Bildungsforschung

Lernen die Kinder fleissig, dankt es die Wirtschaft mit Wachstum

Fleissige Kinder sind prägend für das Wachstum eines Landes (Symbolbild)

Fleissige Kinder sind prägend für das Wachstum eines Landes (Symbolbild)

Lernen Schweizer Kinder so tüchtig wie die kleinen Finnen und heimsen gleich viele PISA-Punkte wie die Skandinavier ein, werden sie sich 2090 die Augen reiben: Das Schweizer Brutto-Inlandprodukt dürfte in diesem Fall um fast das Vierfache gestiegen sein.

Zu diesem Schluss kommt eine Studie der Organisation für Entwicklung und Zusammenarbeit in Europa (OECD). Die OECD-Experten rechneten aufgrund der PISA-Ergebnisse aus, wie sich Investitionen in die Bildung auszahlen.

Zugrunde legten sie der Studie den Schülerjahrgang 2010. Schon kleine Verbesserungen in der Qualifikation der Erwerbstätigen in den kommenden 20 Jahren bringen demnach langfristig ein enormes Wachstumspotenzial.

Die Schweizer Schulkinder kamen bei der letzten PISA-Erhebung auf 533 PISA-Punkte in Mathematik, 513 in den Naturwissenschaften und 501 im Lesen. Steigerten sie sich auf das finnische Spitzenlevel von 546 PISA-Punkten, würde sie gemäss der OECD-Berechnung 2080 ein BIP-Wachstum um 378 Prozent oder 1,1 Billionen Dollar belohnen.
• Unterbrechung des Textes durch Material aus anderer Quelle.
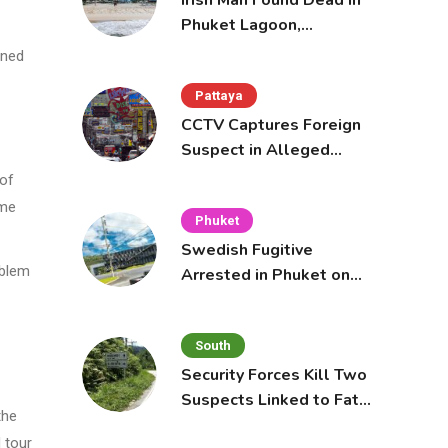
Irish Man Found Dead in
Phuket Lagoon,
Prompting Police
ined
Investigation
Pattaya
CCTV Captures Foreign
Suspect in Alleged
Mobile Phone Theft at
 of
Pattaya Cafe
ome
Phuket
Swedish Fugitive
oblem
Arrested in Phuket on
Interpol Red Notice
South
Security Forces Kill Two
Suspects Linked to Fatal
the
Tak Bai Police Attack
 tour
Würden alle Schweizer Schulkinder in den kommenden 20 Jahren das Basiskompetenzniveau von 400 PISA-Punkten erreichen, prognostiziert die OECD-Studie 2090 ein BIP-Wachstum von 308 Prozent. Die 400 PISA-Punkte entsprechen in der Schweiz in etwa einem Abschluss in der tiefsten Leistungsstufe der obligatorischen Schule. 13 Prozent der Schweizer Schüler befinden sich unter diesem Punktestand.

Die OECD räumte ein, dass ihre Berechnungen die Gewinne aus besserer Bildung nur grob aufzeigen können. Es zeige sich aber, dass die Gewinne "bei weitem grösser sind als bei kurzfristiger makroökonomischer Steuerung". Darum sollten die Staaten trotz des aktuell nötigen Kampfs gegen die Rezession langfristige Politikziele nicht aus den Augen verlieren.